Ao longe, destacavam-se a torre vermelha do Centro Cultural de Sevilha, o mais novo arranha-céu da cidade e cuja construção foi polêmica, a cúpula da grande catedral ao lado da Giralda, a torre-minarete que domina a paisagem local, e a Ponte Alamillo, outra obra de Santiago Calatrava, também para a Exposição Universal de 1992...

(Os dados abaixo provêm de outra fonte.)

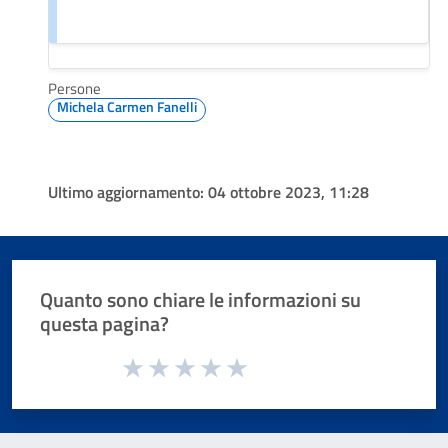
Persone
Michela Carmen Fanelli
Ultimo aggiornamento:
04 ottobre 2023, 11:28
Quanto sono chiare le informazioni su
questa pagina?
Valuta da 1 a 5 stelle la pagina
Valuta 1 stelle su 5
Valuta 2 stelle su 5
Valuta 3 stelle su 5
Valuta 4 stelle su 5
Valuta 5 stelle su 5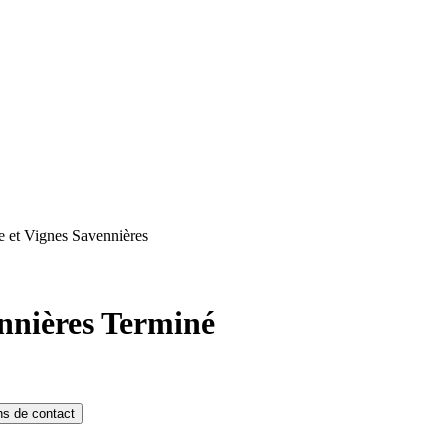
re et Vignes Savennières
ennières
Terminé
ns de contact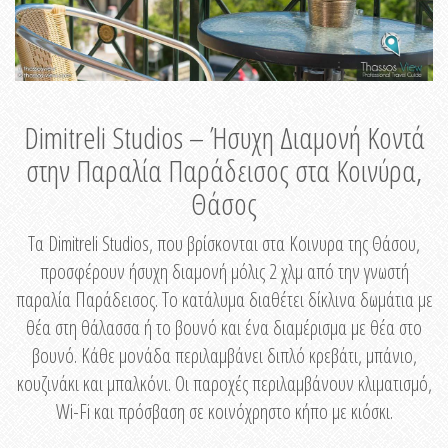
Dimitreli Studios – Ήσυχη Διαμονή Κοντά
στην Παραλία Παράδεισος στα Κοινύρα,
Θάσος
Τα Dimitreli Studios, που βρίσκονται στα Κοινυρα της Θάσου,
προσφέρουν ήσυχη διαμονή μόλις 2 χλμ από την γνωστή
παραλία Παράδεισος. Το κατάλυμα διαθέτει δίκλινα δωμάτια με
θέα στη θάλασσα ή το βουνό και ένα διαμέρισμα με θέα στο
βουνό. Κάθε μονάδα περιλαμβάνει διπλό κρεβάτι, μπάνιο,
κουζινάκι και μπαλκόνι. Οι παροχές περιλαμβάνουν κλιματισμό,
Wi-Fi και πρόσβαση σε κοινόχρηστο κήπο με κιόσκι.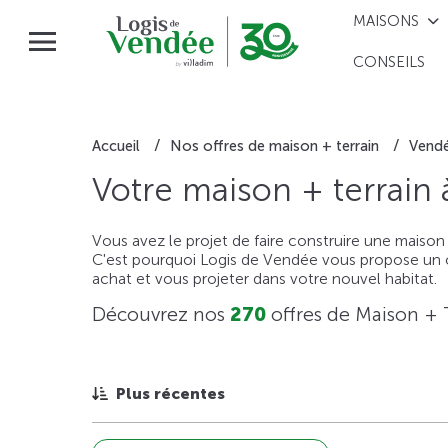
MAISONS
CONSEILS
Accueil
Nos offres de maison + terrain
Vend
Votre maison + terrain
Vous avez le projet de faire construire une maison
C'est pourquoi Logis de Vendée vous propose un ou
achat et vous projeter dans votre nouvel habitat.
Découvrez nos
270
offres de Maison + 
Plus récentes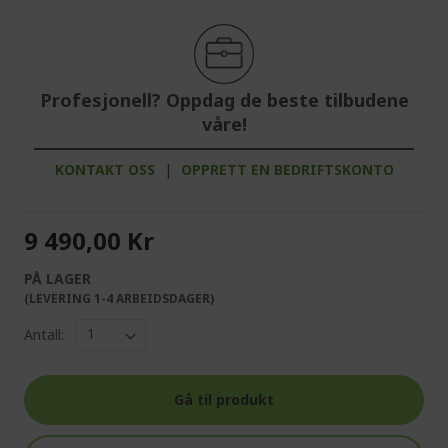
Profesjonell? Oppdag de beste tilbudene
våre!
KONTAKT OSS
|
OPPRETT EN BEDRIFTSKONTO
9 490,00 Kr
PÅ LAGER
(LEVERING 1-4 ARBEIDSDAGER)
Antall:
Gå til produkt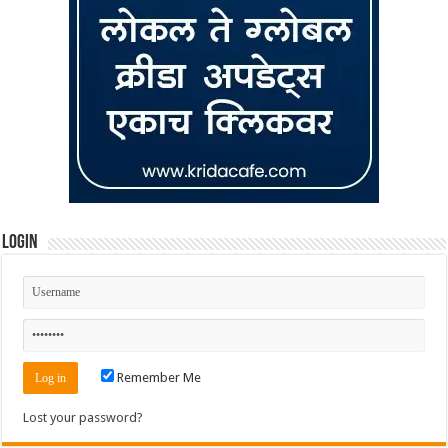
Login
Remember Me
Lost your password?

À note, tapas e sangria, claro! Na Espanha, as tapas são essenciais na culinária, sobretudo na Andaluzia, mas mais do que isso: são formas de se relacionar. Lá tapear é um ritual social a ser cumprido. E as chamadas terrazas, as mesinhas nas calçadas, inundam a cidade. Além das tapas, o flamenco é outra marca registrada e tradição em Sevilha, mas também ficamos sem assistir a uma apresentação. Vai para lista, junto com o bairro Triana. A lista da próxima viagem já está ficando bem grande...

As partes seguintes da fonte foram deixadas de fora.